THE PROBLEM: Beginning with the line containing "Mask anything matching" and ending at the last line of the records, transcribe each line exactly. Do not include pictures.

RECORDS TO USE:
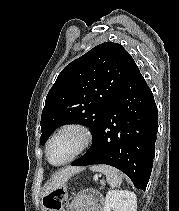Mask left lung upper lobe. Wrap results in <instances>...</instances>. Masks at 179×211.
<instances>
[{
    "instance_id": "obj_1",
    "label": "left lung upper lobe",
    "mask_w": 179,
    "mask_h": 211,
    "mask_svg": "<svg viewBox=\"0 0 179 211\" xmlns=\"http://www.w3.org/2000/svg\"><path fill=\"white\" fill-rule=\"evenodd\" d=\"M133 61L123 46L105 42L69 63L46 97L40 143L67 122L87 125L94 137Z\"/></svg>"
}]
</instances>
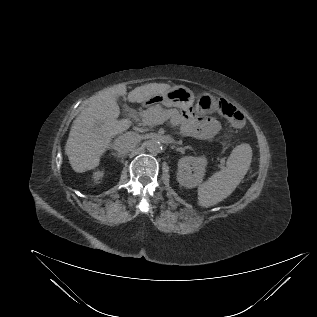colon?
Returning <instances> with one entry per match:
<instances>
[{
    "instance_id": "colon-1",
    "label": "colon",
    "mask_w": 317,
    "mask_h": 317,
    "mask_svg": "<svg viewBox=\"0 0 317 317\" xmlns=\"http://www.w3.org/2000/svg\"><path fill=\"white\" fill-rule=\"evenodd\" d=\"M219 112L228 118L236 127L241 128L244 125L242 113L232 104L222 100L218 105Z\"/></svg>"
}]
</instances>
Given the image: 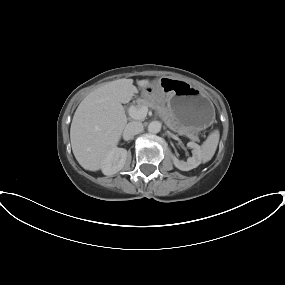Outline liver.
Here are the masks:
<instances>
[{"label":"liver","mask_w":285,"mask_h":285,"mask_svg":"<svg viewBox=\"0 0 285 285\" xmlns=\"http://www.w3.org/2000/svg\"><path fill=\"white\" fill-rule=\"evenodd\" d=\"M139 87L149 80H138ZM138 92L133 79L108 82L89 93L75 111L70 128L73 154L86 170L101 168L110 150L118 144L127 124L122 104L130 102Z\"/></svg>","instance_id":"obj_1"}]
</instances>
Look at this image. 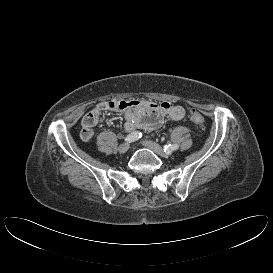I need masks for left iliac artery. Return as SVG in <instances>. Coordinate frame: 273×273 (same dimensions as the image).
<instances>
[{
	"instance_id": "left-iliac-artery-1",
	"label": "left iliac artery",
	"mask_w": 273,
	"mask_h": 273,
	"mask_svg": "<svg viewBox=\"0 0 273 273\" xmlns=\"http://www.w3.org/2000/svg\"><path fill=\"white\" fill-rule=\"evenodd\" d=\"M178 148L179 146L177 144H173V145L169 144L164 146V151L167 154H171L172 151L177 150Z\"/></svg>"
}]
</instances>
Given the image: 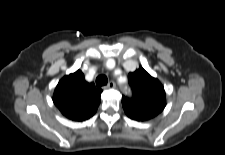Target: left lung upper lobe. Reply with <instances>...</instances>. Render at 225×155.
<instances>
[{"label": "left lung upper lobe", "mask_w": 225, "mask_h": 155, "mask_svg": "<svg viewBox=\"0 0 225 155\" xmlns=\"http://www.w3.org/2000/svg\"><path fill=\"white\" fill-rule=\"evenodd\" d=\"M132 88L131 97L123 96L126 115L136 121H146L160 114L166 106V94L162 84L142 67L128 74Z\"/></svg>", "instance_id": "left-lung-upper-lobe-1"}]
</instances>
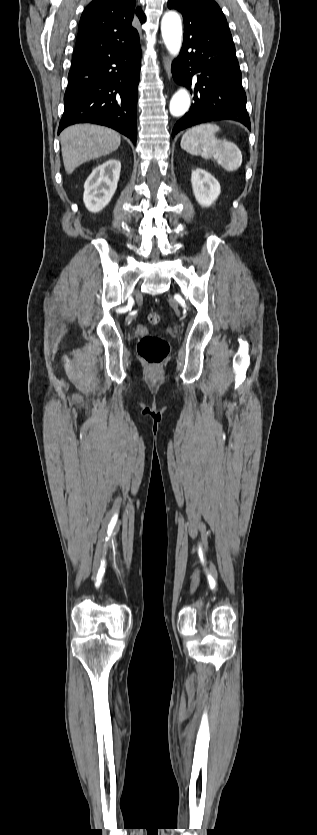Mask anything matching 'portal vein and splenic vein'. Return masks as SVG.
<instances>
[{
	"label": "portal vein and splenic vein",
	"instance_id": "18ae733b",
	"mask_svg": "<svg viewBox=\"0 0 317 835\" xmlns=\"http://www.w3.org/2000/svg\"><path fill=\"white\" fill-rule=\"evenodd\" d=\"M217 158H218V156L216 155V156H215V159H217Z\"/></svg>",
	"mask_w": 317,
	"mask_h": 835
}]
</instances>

RESPONSE:
Mask anything matching 'portal vein and splenic vein'. Return masks as SVG.
<instances>
[{
	"label": "portal vein and splenic vein",
	"instance_id": "18ae733b",
	"mask_svg": "<svg viewBox=\"0 0 317 835\" xmlns=\"http://www.w3.org/2000/svg\"><path fill=\"white\" fill-rule=\"evenodd\" d=\"M217 158H218V156L216 155V156H215V159H217Z\"/></svg>",
	"mask_w": 317,
	"mask_h": 835
}]
</instances>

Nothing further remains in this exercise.